Thursday 03 March 2016



George Osborne’s plans for a 3 per cent increase in stamp duty on buy-to-let homes have been slammed by economists giving evidence to the commons treasury select committee. 

The measures, introduced in the November Spending Review, will mean landlords having to shell out thousands of extra pounds each year and have left many torn between selling-up and putting up rents. 

During his Autumn Statement speech Osborne said the move was intended to prevent increasing numbers of properties being snapped up by buy-to-let investors, who were fuelling rocketing house prices and ‘squeezing out families who can’t afford to buy.’ 

Lack of supply to blame for house prices, not landlords

But the gathering of economic experts at Westminster was unanimously agreed that lack of supply, not landlords, was to blame for sky-high house prices.

And when asked about what impact the stamp duty surcharge would have on the housing market, damning responses flew in from all directions.

Paul Johnson, Director of the Institute for Fiscal Studies, said, ‘for those who end up in the rental sector, it can only push the rent one way, and that is up’, while the committee also heard excerpts from the Council of Mortgage Lenders’ response to the Government’s consultation on the design of the surcharge.

Their statement read that ‘turnover of the UK housing stock is already only half the level of a generation ago’, going on to argue that in London and the south-east extra costs incurred by the stamp duty surcharge would be passed on by landlords to tenants through higher rental charges.

Government is wrong about buy-to-let mortgage tax relief

Paul Johnson also fired a shot across the Government’s bow over the much-hated buy-to-let mortgage tax relief cuts, set to come into force in April. 

The plans mean landlords will no longer be able to deduct the interest they pay on mortgages before calculating income tax and leave them worse-off by thousands of pounds each year as many are pushed into the higher-rate tax bracket. 

Mr Johnson said: “At present if you own a property which you let out to tenants you can set any mortgage interest costs against tax due on rent received. 

“The budget red book states that this means, ‘the current tax system supports landlords over and above ordinary homeowners’, and that it ‘puts investing in a rental property at an advantage’.”

“This line of argument is plain wrong.

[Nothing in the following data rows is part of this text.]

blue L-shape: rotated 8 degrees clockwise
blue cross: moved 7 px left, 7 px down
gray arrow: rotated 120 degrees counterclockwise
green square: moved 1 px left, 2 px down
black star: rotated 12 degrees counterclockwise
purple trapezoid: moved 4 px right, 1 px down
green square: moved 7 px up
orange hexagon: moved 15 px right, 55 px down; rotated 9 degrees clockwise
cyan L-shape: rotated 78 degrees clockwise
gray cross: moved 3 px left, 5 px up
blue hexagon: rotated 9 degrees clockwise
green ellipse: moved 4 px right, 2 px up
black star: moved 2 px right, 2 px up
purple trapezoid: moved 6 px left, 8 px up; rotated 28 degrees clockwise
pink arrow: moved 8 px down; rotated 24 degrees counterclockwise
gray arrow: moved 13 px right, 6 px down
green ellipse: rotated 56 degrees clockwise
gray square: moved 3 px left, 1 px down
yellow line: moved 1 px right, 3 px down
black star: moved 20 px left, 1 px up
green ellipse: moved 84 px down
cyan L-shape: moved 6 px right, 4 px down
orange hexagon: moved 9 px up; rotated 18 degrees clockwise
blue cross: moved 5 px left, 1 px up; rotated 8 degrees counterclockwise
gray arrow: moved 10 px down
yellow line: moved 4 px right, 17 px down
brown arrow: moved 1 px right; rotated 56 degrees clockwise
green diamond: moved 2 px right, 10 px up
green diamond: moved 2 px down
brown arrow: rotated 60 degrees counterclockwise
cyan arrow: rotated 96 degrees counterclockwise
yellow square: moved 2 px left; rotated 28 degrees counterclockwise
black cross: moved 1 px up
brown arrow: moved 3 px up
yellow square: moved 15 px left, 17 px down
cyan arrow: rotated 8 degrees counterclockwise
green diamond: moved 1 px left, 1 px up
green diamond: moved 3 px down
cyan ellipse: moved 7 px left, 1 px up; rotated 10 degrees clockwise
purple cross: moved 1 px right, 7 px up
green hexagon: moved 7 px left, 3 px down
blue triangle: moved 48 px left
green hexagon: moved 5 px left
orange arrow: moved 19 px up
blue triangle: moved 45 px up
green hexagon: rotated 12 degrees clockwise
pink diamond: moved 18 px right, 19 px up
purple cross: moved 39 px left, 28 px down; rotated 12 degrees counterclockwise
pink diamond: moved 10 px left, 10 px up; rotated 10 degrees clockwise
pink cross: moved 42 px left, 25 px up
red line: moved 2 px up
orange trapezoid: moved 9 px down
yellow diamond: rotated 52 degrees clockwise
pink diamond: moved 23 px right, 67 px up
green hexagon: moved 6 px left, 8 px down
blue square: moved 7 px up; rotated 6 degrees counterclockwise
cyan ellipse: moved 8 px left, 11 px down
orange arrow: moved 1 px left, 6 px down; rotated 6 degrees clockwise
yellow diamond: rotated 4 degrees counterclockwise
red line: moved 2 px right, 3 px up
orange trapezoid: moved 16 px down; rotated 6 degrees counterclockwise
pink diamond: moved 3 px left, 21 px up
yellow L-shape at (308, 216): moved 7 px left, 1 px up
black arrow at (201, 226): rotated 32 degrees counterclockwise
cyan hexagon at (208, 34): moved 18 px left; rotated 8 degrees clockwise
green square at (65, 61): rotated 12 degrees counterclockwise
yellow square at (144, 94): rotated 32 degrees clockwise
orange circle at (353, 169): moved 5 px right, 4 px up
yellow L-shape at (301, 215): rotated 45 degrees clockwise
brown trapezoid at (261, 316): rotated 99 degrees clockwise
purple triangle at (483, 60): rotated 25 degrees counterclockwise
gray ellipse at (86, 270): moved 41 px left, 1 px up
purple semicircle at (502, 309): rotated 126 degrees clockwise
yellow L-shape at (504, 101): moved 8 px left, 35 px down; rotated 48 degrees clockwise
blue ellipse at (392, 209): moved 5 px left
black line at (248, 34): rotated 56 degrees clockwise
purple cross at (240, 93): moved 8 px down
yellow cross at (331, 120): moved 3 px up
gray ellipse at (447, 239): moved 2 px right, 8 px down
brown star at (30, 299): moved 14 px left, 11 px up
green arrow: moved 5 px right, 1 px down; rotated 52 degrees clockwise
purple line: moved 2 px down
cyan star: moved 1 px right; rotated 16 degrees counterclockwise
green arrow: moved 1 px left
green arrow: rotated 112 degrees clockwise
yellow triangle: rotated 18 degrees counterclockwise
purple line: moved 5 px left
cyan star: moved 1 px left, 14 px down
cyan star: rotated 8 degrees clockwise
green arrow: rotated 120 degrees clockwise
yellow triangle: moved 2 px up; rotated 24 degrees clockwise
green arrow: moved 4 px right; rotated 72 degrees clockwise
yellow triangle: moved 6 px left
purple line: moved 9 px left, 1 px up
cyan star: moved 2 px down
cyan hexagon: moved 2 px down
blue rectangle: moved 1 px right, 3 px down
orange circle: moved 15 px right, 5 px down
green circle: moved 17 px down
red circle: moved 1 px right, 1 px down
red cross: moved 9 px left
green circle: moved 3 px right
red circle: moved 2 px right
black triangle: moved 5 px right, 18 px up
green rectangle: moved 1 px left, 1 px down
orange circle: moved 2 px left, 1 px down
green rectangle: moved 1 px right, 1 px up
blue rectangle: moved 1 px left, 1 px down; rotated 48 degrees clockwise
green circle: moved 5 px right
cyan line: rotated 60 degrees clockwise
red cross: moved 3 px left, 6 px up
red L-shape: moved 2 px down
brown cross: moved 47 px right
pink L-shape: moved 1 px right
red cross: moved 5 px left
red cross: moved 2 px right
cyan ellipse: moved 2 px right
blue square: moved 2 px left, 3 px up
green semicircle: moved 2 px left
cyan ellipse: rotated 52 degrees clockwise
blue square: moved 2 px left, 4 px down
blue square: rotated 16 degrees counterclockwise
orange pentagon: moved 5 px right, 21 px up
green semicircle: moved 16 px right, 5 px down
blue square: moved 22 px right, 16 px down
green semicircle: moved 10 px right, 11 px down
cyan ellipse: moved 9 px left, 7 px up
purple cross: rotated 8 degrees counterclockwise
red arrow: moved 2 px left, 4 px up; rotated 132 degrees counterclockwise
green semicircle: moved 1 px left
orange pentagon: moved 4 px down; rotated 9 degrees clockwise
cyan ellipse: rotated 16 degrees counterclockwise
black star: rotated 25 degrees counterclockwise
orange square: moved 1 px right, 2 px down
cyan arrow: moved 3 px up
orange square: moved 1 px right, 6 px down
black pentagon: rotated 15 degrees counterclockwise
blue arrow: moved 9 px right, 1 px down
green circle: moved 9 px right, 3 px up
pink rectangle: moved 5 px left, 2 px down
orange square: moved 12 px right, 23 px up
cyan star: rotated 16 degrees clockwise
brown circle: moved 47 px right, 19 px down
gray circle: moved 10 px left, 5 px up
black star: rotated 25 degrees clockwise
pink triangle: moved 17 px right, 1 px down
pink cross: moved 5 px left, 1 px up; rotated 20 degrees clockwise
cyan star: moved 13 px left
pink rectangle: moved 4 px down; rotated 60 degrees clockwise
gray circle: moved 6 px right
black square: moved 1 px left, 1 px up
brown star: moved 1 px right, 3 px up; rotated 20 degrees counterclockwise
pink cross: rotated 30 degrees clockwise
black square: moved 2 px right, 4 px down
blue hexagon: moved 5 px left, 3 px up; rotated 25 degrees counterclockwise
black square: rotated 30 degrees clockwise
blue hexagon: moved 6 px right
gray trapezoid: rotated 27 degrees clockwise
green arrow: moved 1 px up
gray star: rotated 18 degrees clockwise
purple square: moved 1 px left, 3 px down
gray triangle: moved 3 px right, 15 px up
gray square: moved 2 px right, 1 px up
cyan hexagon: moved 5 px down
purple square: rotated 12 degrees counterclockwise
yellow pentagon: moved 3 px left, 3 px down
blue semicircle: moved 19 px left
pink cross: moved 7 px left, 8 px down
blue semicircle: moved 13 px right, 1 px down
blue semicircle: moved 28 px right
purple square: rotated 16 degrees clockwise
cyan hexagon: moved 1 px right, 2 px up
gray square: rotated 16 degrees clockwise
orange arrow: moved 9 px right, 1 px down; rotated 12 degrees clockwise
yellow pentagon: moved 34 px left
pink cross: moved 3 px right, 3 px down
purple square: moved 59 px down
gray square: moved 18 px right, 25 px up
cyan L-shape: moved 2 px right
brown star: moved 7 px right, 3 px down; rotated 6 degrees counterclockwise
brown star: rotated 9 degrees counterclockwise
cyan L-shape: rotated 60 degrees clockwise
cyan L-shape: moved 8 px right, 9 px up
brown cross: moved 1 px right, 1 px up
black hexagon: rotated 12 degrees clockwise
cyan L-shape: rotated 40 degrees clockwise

Rental property is taxed more heavily than owner occupied property. 

“There is a big problem in the property market making it difficult for young people to buy and pushing up rents. The problem is a lack of supply. This change will not solve that problem.”

There’s little doubt among landlords that if George Osborne ploughs ahead with his plans a long, hard look at the books will be needed. 

But opposition to the measures has come from thick and fast from various quarters, including a legal challenge from Cherie Blair’s law firm and even members of his own party. It’s hard to imagine he’s not at least considered whether he is doing the right thing.